[Transcribed page contents]
--*--

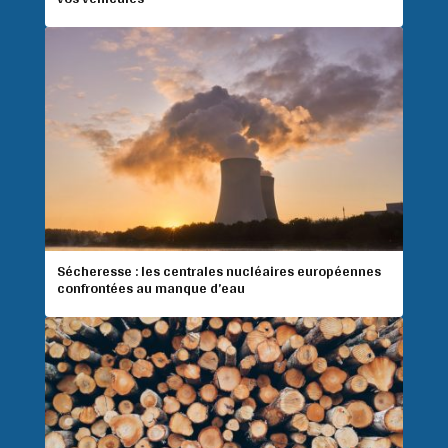
Sécheresse : les centrales nucléaires européennes
confrontées au manque d’eau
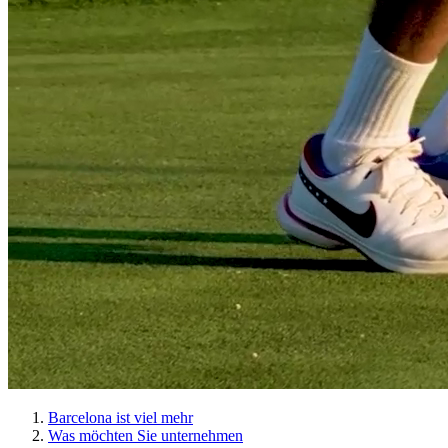
Barcelona ist viel mehr
Was möchten Sie unternehmen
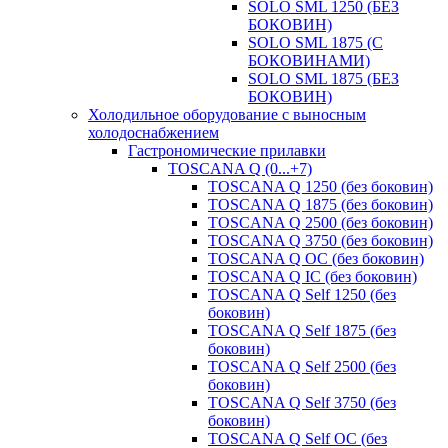
SOLO SML 1250 (БЕЗ
БОКОВИН)
SOLO SML 1875 (С
БОКОВИНАМИ)
SOLO SML 1875 (БЕЗ
БОКОВИН)
Холодильное оборудование с выносным
холодоснабжением
Гастрономические прилавки
TOSCANA Q (0...+7)
TOSCANA Q 1250 (без боковин)
TOSCANA Q 1875 (без боковин)
TOSCANA Q 2500 (без боковин)
TOSCANA Q 3750 (без боковин)
TOSCANA Q ОС (без боковин)
TOSCANA Q IC (без боковин)
TOSCANA Q Self 1250 (без
боковин)
TOSCANA Q Self 1875 (без
боковин)
TOSCANA Q Self 2500 (без
боковин)
TOSCANA Q Self 3750 (без
боковин)
TOSCANA Q Self OC (без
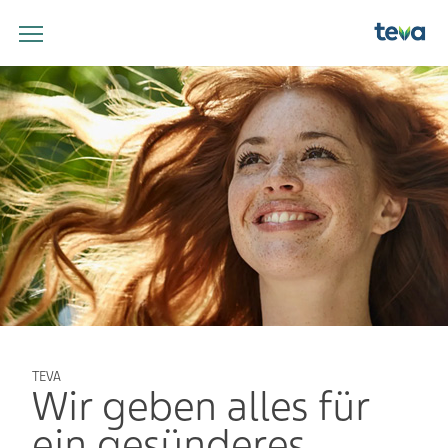
TEVA
Wir geben alles für
ein gesünderes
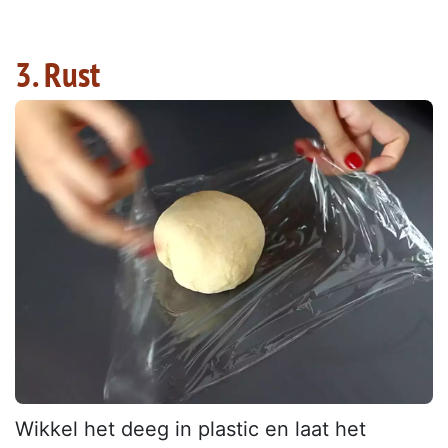
3. Rust
Wikkel het deeg in plastic en laat het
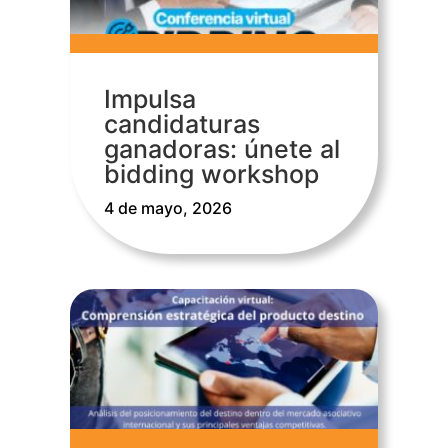
Impulsa
candidaturas
ganadoras: únete al
bidding workshop
4 de mayo, 2026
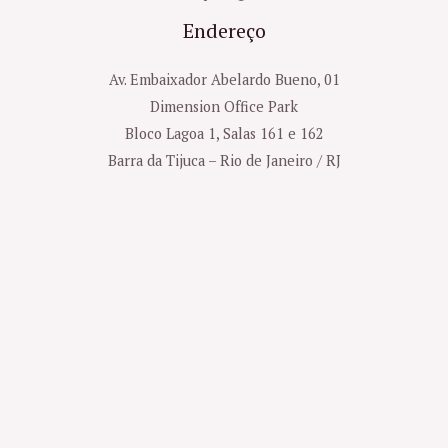
Endereço
Av. Embaixador Abelardo Bueno, 01
Dimension Office Park
Bloco Lagoa 1, Salas 161 e 162
Barra da Tijuca – Rio de Janeiro / RJ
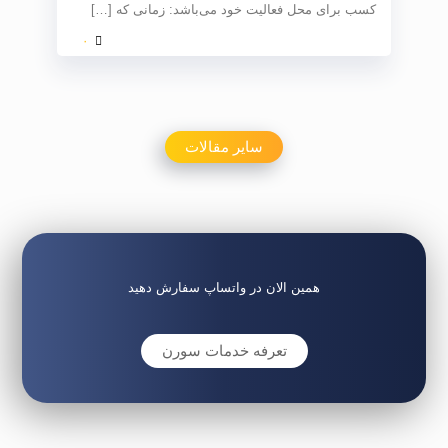
کسب برای محل فعالیت خود می‌باشد: زمانی که
[…]
۰
سایر مقالات
همین الان در واتساپ سفارش دهید
تعرفه خدمات سورن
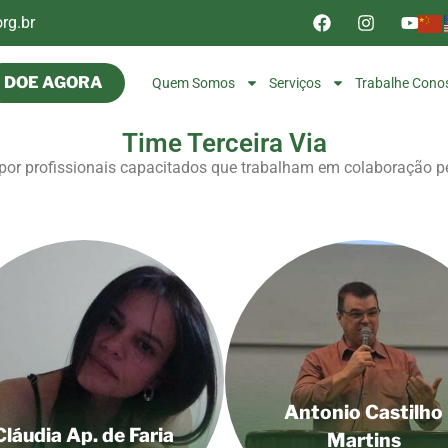
rg.br
DOE AGORA
Quem Somos
Serviços
Trabalhe Cono
Time Terceira Via
or profissionais capacitados que trabalham em colaboração pe
Antonio Castilho
Cláudia Ap. de Faria
Martins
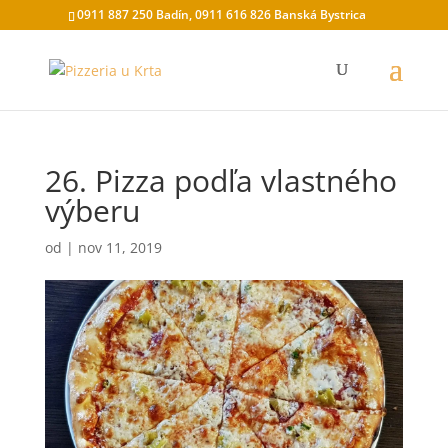
0911 887 250 Badín, 0911 616 826 Banská Bystrica
26. Pizza podľa vlastného
výberu
od
|
nov 11, 2019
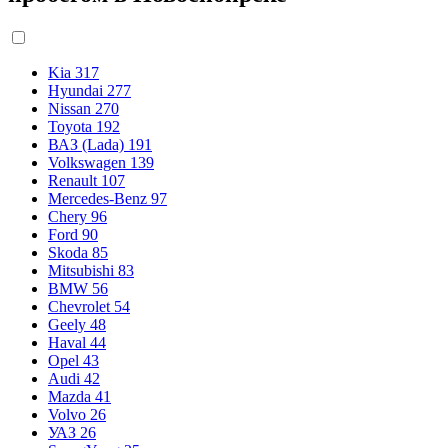
Kia
317
Hyundai
277
Nissan
270
Toyota
192
ВАЗ (Lada)
191
Volkswagen
139
Renault
107
Mercedes-Benz
97
Chery
96
Ford
90
Skoda
85
Mitsubishi
83
BMW
56
Chevrolet
54
Geely
48
Haval
44
Opel
43
Audi
42
Mazda
41
Volvo
26
УАЗ
26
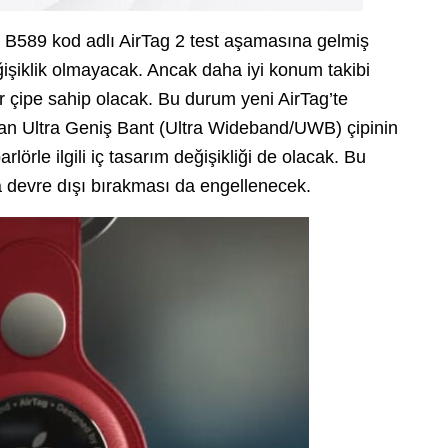
 B589 kod adlı AirTag 2 test aşamasına gelmiş
işiklik olmayacak. Ancak daha iyi konum takibi
 çipe sahip olacak. Bu durum yeni AirTag’te
lan Ultra Geniş Bant (Ultra Wideband/UWB) çipinin
rlörle ilgili iç tasarım değişikliği de olacak. Bu
a devre dışı bırakması da engellenecek.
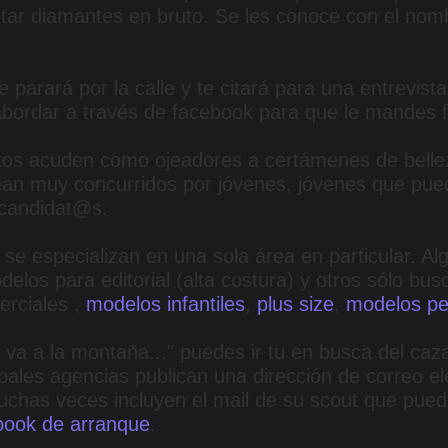
lutar diamantes en bruto. Se les conoce con el no
e parará por la calle y te citará para una entrevist
abordar a través de facebook para que le mandes f
os acuden como ojeadores a certámenes de belle
ean muy concurridos por jóvenes, jóvenes que pue
 candidat@s.
se especializan en una sola área en particular. Al
elos para editorial (alta costura) y otros sólo bu
rciales ,
modelos infantiles
,
plus size
,
modelos pe
va a la montaña..." puedes ir tu en busca del caza
ipales agencias publican una dirección de correo el
Muchas veces incluyen el mail de su scout que pue
book de arranque
.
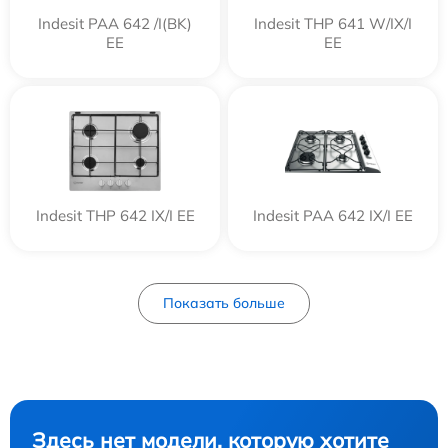
Indesit PAA 642 /I(BK)
Indesit THP 641 W/IX/I
EE
EE
Indesit THP 642 IX/I EE
Indesit PAA 642 IX/I EE
Показать больше
Здесь нет модели, которую хотите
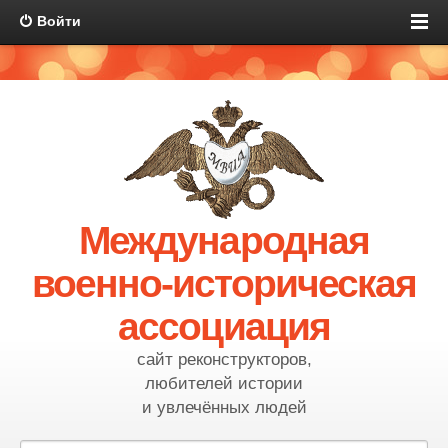
Войти
Международная
военно-историческая
ассоциация
сайт реконструкторов,
любителей истории
и увлечённых людей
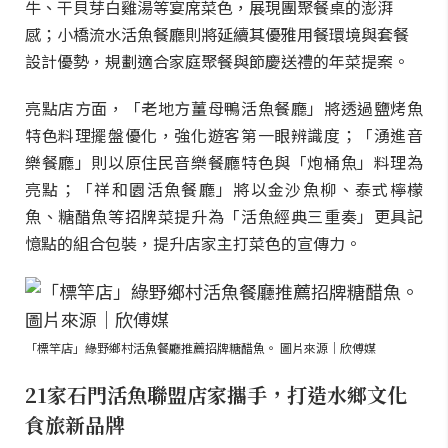
牛、干貝芽白雞湯等宴席菜色，展現團聚餐桌的澎湃
感；小橋流水活魚餐廳則將延續其優雅用餐環境與套餐
設計優勢，規劃適合家庭聚餐與節慶送禮的年菜提案。
亮點店方面，「老地方薑母鴨活魚餐廳」將透過鹽烤魚
特色料理擺盤優化，強化遊客第一眼辨識度；「湧進音
樂餐廳」則以原住民音樂餐廳特色與「炮桶魚」料理為
亮點；「祥和園活魚餐廳」將以金沙魚柳、泰式檸檬
魚、糖醋魚等招牌菜提升為「活魚經典三重奏」更具記
憶點的組合包裝，提升店家主打菜色的宣傳力。
「標竿店」綠野鄉村活魚餐廳推薦招牌糖醋魚。 圖片來源｜欣傅媒
21家石門活魚聯盟店家攜手，打造水鄉文化
食旅新品牌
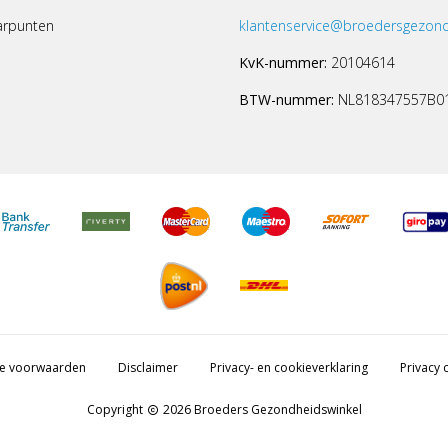
arpunten
klantenservice@broedersgezond
KvK-nummer:
20104614
BTW-nummer:
NL818347557B0
e voorwaarden
Disclaimer
Privacy- en cookieverklaring
Privacy c
Copyright
2026 Broeders Gezondheidswinkel
copyright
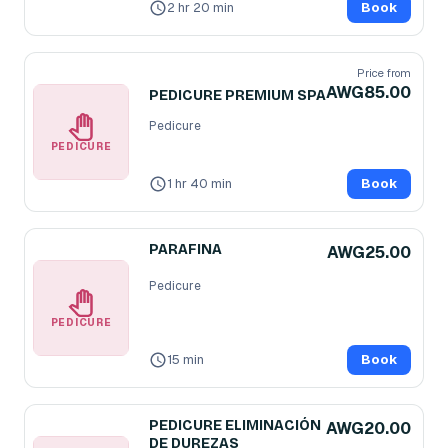
2 hr 20 min
Book
Price from
AWG85.00
PEDICURE PREMIUM SPA
Pedicure
PEDICURE
1 hr 40 min
Book
PARAFINA
AWG25.00
Pedicure
PEDICURE
15 min
Book
PEDICURE ELIMINACIÓN
AWG20.00
DE DUREZAS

--*--

== Work instruction ==
The reply should hold the entries above from the line with "ganadoras: únete al" to the line with "or profissionais capacitados", duplicated exactly, pictures excluded.

== Output for this task ==
ganadoras: únete al
bidding workshop
4 de mayo, 2026
Endereço
Av. Embaixador Abelardo Bueno, 01
Dimension Office Park
Bloco Lagoa 1, Salas 161 e 162
Barra da Tijuca – Rio de Janeiro / RJ
کسب برای محل فعالیت خود می‌باشد: زمانی که
[…]
۰
سایر مقالات
همین الان در واتساپ سفارش دهید
تعرفه خدمات سورن
rg.br
DOE AGORA
Quem Somos
Serviços
Trabalhe Cono
Time Terceira Via
or profissionais capacitados que trabalham em colaboração pe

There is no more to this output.